CMSC 471

Artificial Intelligence -- Fall 2015

HOMEWORK FOUR
out 11/24/15, due 12/03/15


As stated in the course syllabus, you are permitted (and encouraged!) to work on this homework assignment in groups of up to three students. If you work in a group, you only need to turn in one shared solution, with everyone's name on the assignment. All students in the group will receive the same grade on the assignment. If you choose to work in a group, you must actually produce group solutions, not have each member work independently on one part of the assignment, then submit the collection of independent solutions.


I. Machine Learning (50 pts)

A. Information Gain (10 pts)

Russell & Norvig, Exercise 18.5 (page 764). Suppose that an attribute splits the set of examples E into subsets E_k and that each subset has p_k positive examples and n_k negative examples. Show that the attribute has strictly positive information gain unless the ratio p_k / (p_k + n_k) is the same for all k.

B. Decision Tree learning (40 pts)

The following table gives a data set for deciding whether to play or cancel a ball game, depending on the weather conditions.

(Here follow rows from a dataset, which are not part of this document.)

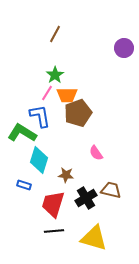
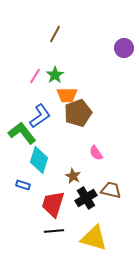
pink line: moved 12 px left, 17 px up
blue L-shape: rotated 65 degrees clockwise
green L-shape: rotated 20 degrees clockwise
brown star: moved 7 px right, 1 px down; rotated 21 degrees clockwise
blue rectangle: moved 1 px left
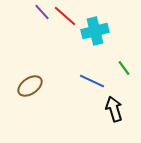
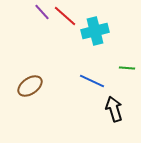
green line: moved 3 px right; rotated 49 degrees counterclockwise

Outlook Temp (F) Humidity (%) Windy? Class
sunny 75 70 true Play
sunny 80 90 true Don't Play
sunny 85 85 false Don't Play
sunny 72 95 false Don't Play
sunny 69 70 false Play
overcast 72 90 true Play
overcast 83 78 false Play
overcast 64 65 true Play
overcast 81 75 false Play
rain 71 80 true Don't Play
rain 65 70 true Don't Play
rain 75 80 false Play
rain 68 80 false Play
rain 70 96 false Play
  1. Information Gain (15 pts.) At the root node for a decision tree in this domain, what would the information gain associated with a split on the Outlook attribute? What would it be for a split at the root on the Humidity attribute? (Use a threshold of 75 for humidity (i.e., assume a binary split: humidity <= 75 / humidity > 75.)

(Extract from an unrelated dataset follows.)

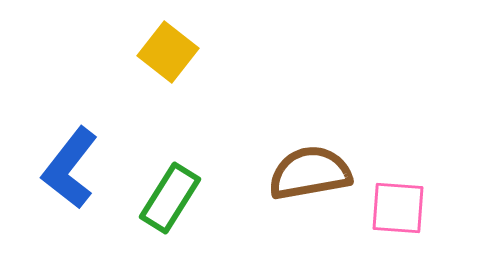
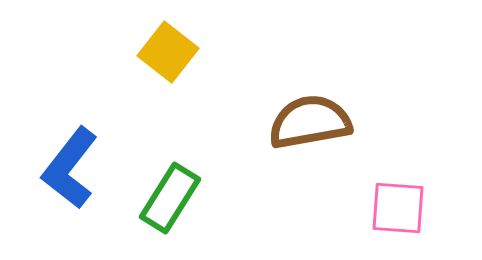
brown semicircle: moved 51 px up
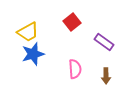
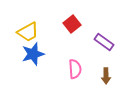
red square: moved 2 px down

  2. Gain Ratios (15 pts.) Again at the root node, what is the gain ratio associated with the Outlook attribute? What is the gain ratio for the Humidity attribute at the root (using the same threshold as in (a))?

  3. Decision Tree (10 pts.) Suppose you build a decision tree that splits on the Outlook attribute at the root node. How many children nodes are there are at the first level of the decision tree? Which branches require a further split in order to create leaf nodes with instances belonging to a single class? For each of these branches, which attribute can you split on to complete the decision tree building process at the next level (i.e., so that at level 2, there are only leaf nodes)? Draw the resulting decision tree, showing the decisions (class predictions) at the leaves.
     

II. Knowledge Bases

A. Logic (20 pts)

(a) Russell & Norvig Exercise 7.7, page 281 (10 pts).

(b) Russell & Norvig Exercise 8.28 (c,f,h,k,l), page 320-321 (10 pts)

B. Resolution Theorem Proving (30 pts)

(a) (8 points) Represent the following knowledge base in first-order logic. Use the predicates where arguments x have the domain of all people, and arguments t have the domain of all tests.
  1. Everyone who is smart, studies, and attends class will be prepared.
  2. Everyone who is prepared will pass a test if it is fair.
  3.  A student passes a test if and only if they don't fail it.
  4.  Every UMBC student is smart.
  5.  If a test isn't fair, everyone will fail the test.
  6.  Aidan is a UMBC student.
  7.  Sandy passed the 471 exam.
  8.  Aidan attends class.

(b) (8 points) Convert the KB to conjunctive normal form.

(c) (2 points) We wish to prove that

study(Aidan) -> pass(Aidan, 471-exam)

Express the negation of this goal in conjunctive normal form.

(c) (12 points) Add the negated goal to the KB, and use resolution refutation to prove that it is true. You may show your proof as a series of sentences to be added to the KB or as a proof tree.  In either case, you must clearly show which sentences are resolved to produce each new sentence, and what the unifier is for each resolution step.